I have a cookie tub of wax scrapings. This is a great little resource and makes my green heart happy because I never throw away the wax. It can always be used in the future. Sometimes I can pull certain colors out to tint. Sometimes, I throw wax on the griddle and use whatever color emerges.
Here I grabbed some cold wax scrapings which I heated up on my pancake griddle palette. Then I brushed the molten wax onto the wood with a sponge brush. The wax leftovers came out a light gray color but it doesn’t matter because I know I’m going to pile on more wax and this layer won’t be seen.
Each layer of wax needs to be heat set and bonded. Here, I use a larger iron to fuse the first layer to the wood.
I knew that I wanted to experiment with scoring lines deeply into the wax. After the first gray layer and a purple layer, I added another six layers of white wax, making sure to heat fuse each layer after application. Then I took an x-acto knife and pottery scoring tool to scrape lines into the wax. I want to create a deep enough groove that will hold another color of wax. These lines are not random. I always look at something for reference – even when experimenting like this. It gives me bones on which to later hang my composition.
When you score into the wax, it creates little ridges on the sides of your groove…like a snowplow when it clears the street. You need to remove the ridges so that your surface is level. I used an x-acto knife and a scraping tool to clean the edges. Here are all the scrapings. They look interesting! I’ll probably experiment with fusing them onto a surface with a heat gun.

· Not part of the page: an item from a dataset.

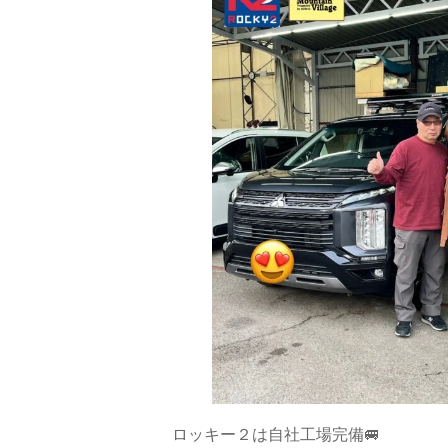
ロッキー２は自社工場完備🚐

I dripped hot, black wax into the little grooves, making sure the wax settled down into my marks.
Once I filled all the lines with black wax (which actually takes a while), I used a scraping tool to remove the excess wax and bring the layers level with the white wax. Here you can see a cleaned up line and the dripped line.
Oops! I scraped away the wax before it was cool enough and the wax smeared. This might create a nice effect but I’m going to wait for it to cool off and clean up my mess. It’s a little tricky and just takes some experience working with the wax. You don’t want the wax to be so hard and cold that it’s tough to remove. At the same time, you don’t want it to be so warm that it drags across your surface like this.
I continue to scrape away the excess black wax and I like what I see. It’s a nice effect.
As I scrape, I save the shavings off to the side.
Then I roll them up into a ball and toss them into my wax tub for future use. This is one of many reasons why I like encaustic. It’s a very sustainable art form. The wax can be reused indefinitely. Beeswax is also a sealant and a preservative so paintings last a very long time. Known paintings today such as the famous Fayum portraits were painted on tombs from Roman Egypt around 100-350 A.D.
I’m happy with my surface. I can see some of the original grey and purple layers that I first laid down peeping through. I’m not concerned about the color because it will either add to the piece or be covered up as I work on this painting.